Gimeno, Francesc
Francesc Gimeno Arasa (Tortosa, 1858 - Barcelona, 1927)
Catalan painter and draftsman. Rough character and away from the artistic circles of his time, he developed his own realistic style, characterized by decisive and forceful strokes.
In his artistic production, his self-portraits stand out above all, approximately two hundred, which place him in a place of honor in the history of the genre along with Rembrandt and Van Gogh. Unlike what happens with Rembrandt and Van Gogh, Gimeno's self-portraits do not present continuity with the rest of the artist's works; they depart strongly from portraits and landscapes, constituting an autonomous and dramatic series. Art historian Francesc Miralles, a great defender of this facet of Gimeno's work, writes: "Gimeno's self-portraits have no points of contact with the portraits he made of the family: between them there is the difference between the unbreakable strength of spirit, the strength of inner conviction and the irremediable acceptance of the daily circumstances that offer no other possibility than that of abandoning oneself physically". Landscapes and portraits of people around him also stand out.
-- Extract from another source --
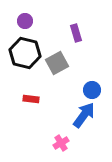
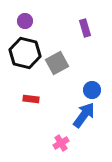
purple rectangle: moved 9 px right, 5 px up
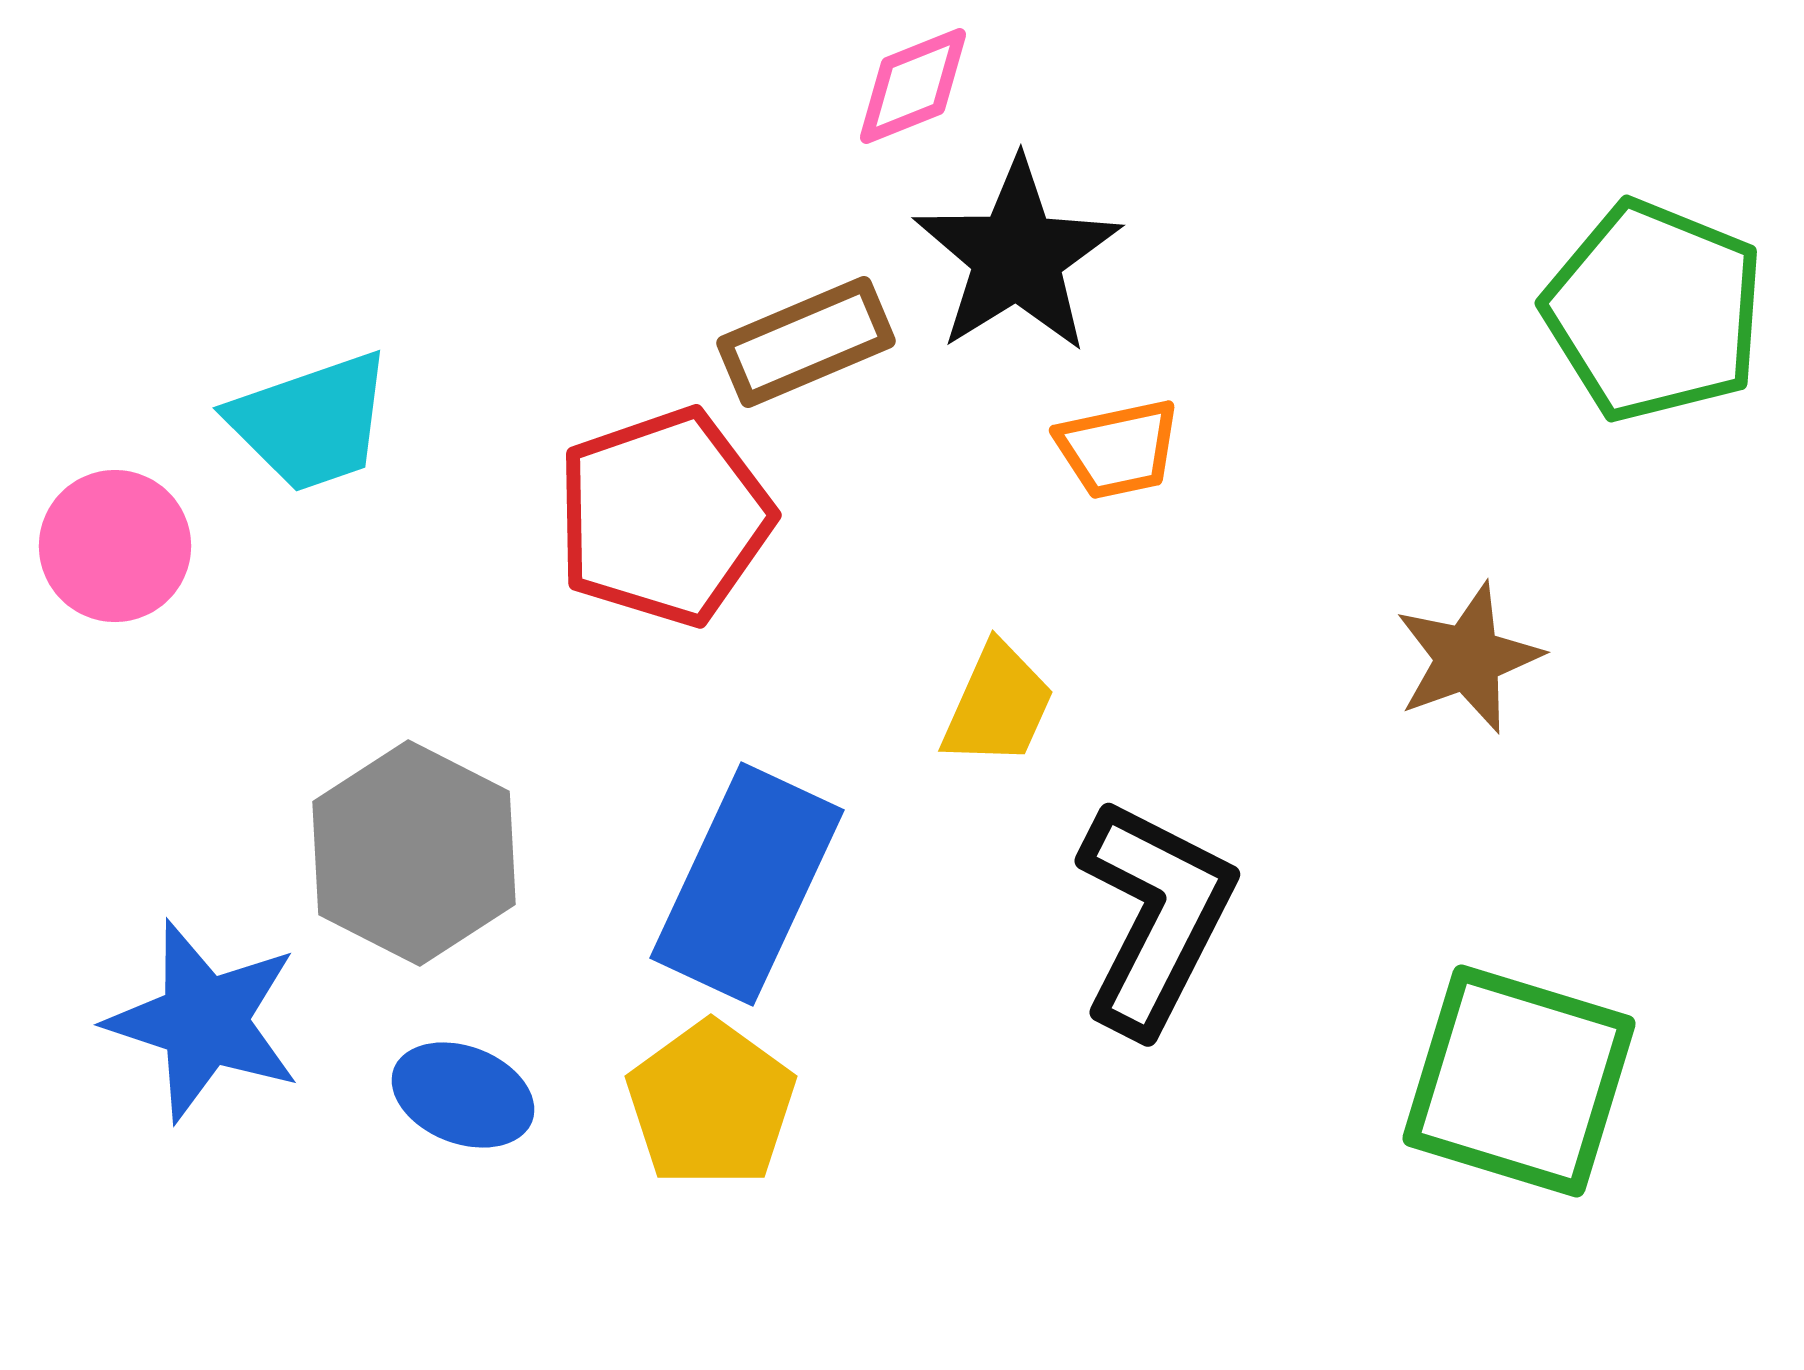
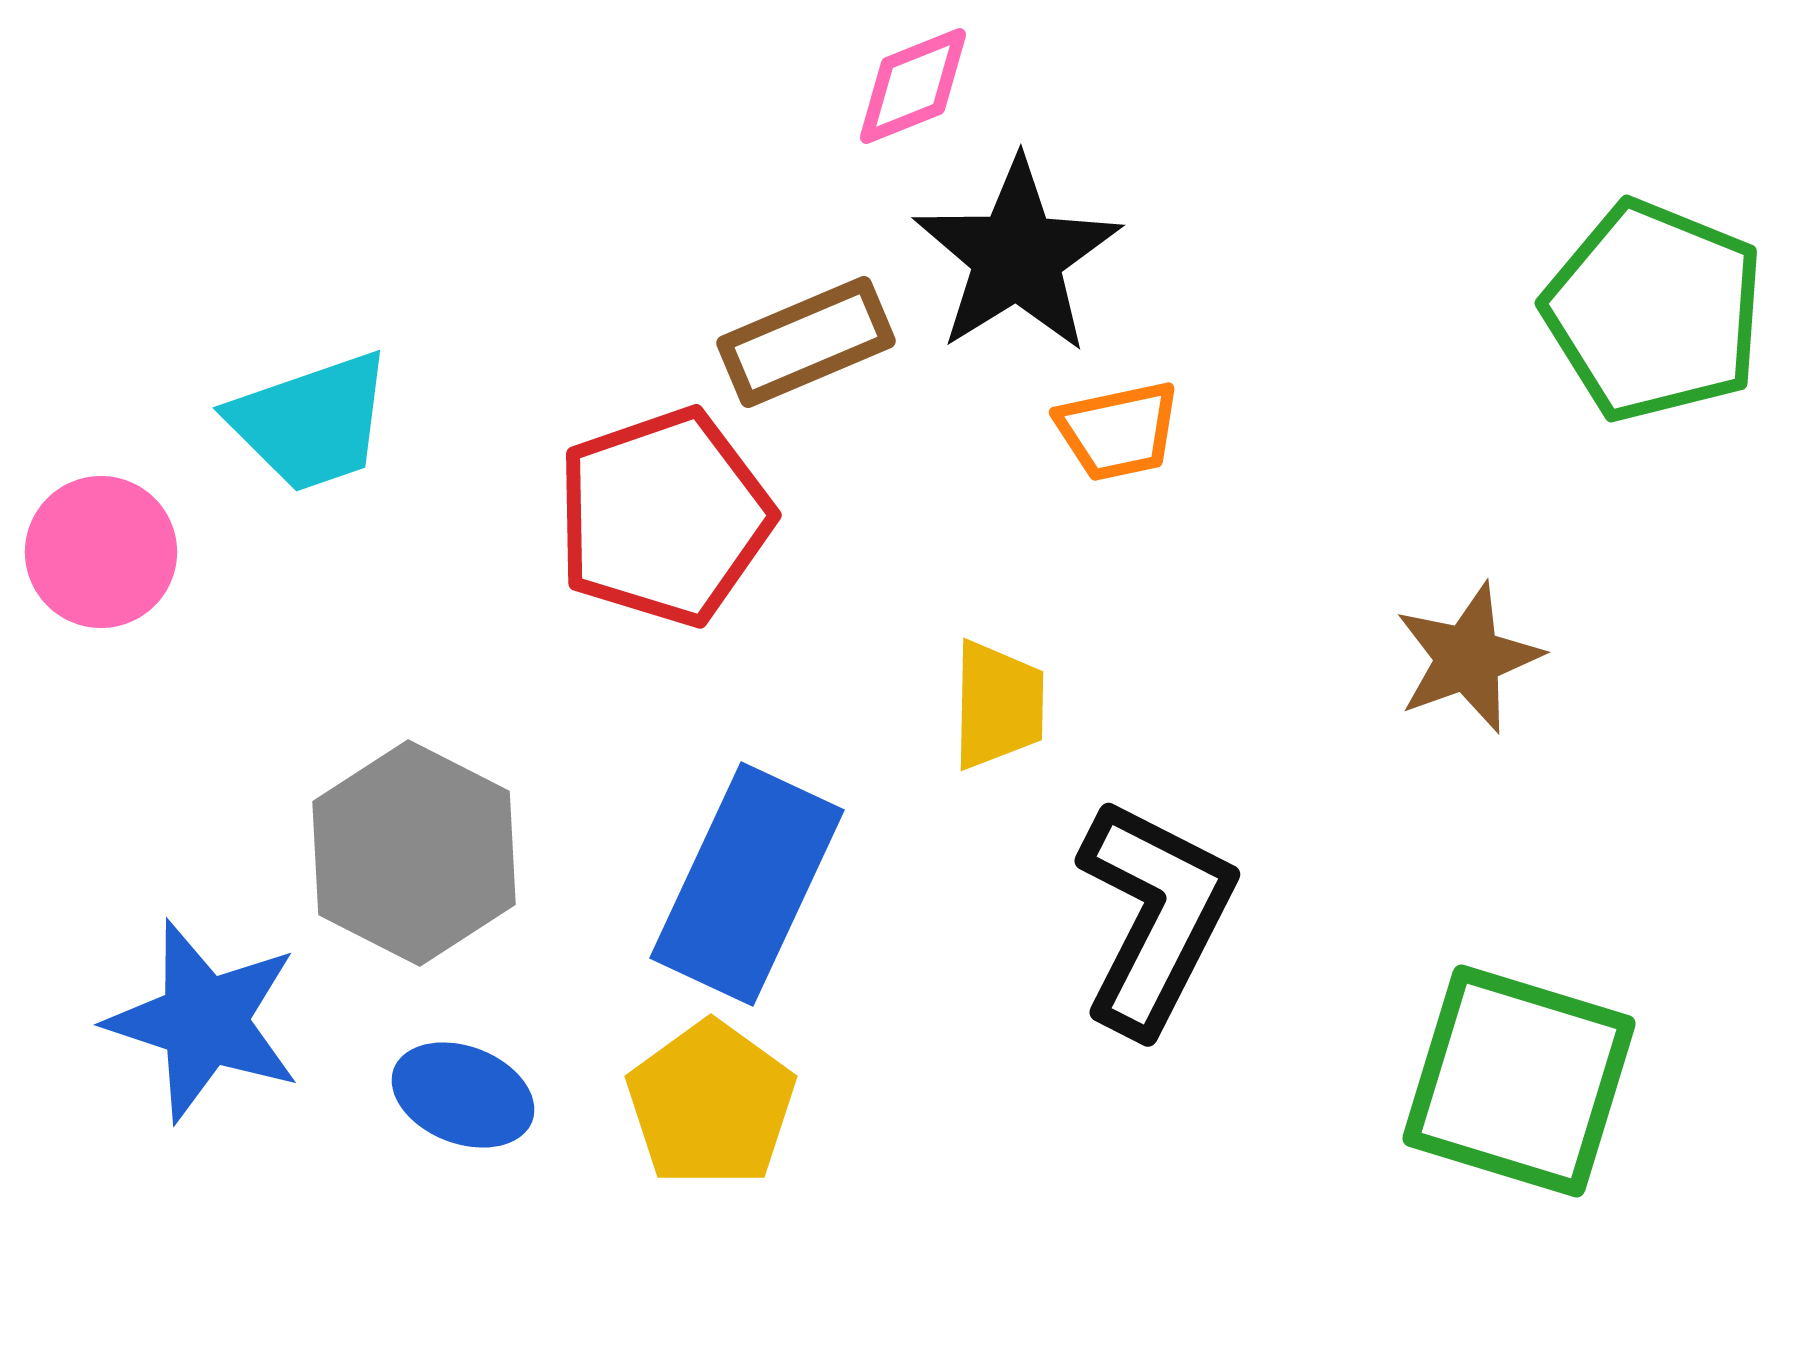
orange trapezoid: moved 18 px up
pink circle: moved 14 px left, 6 px down
yellow trapezoid: rotated 23 degrees counterclockwise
Gimeno always painted what he had around him: his relatives, the streets he passed through (including the suburbs), some chickens, a homemade still life, his own face, etc. This thematic choice turns his work into a social chronicle of the most disadvantaged strata of Catalonia in the early twentieth century. In this sense, Gimeno is the antithesis of Ramón Casas, chronicler of the Barcelona bourgeoisie.
In 2006, the National Art Museum of Catalonia organized a major exhibition entitled "Francesc Gimeno, a cursed artist". The MNAC, the Museum of Montserrat and the Prado Museum in Madrid, among others, present his work.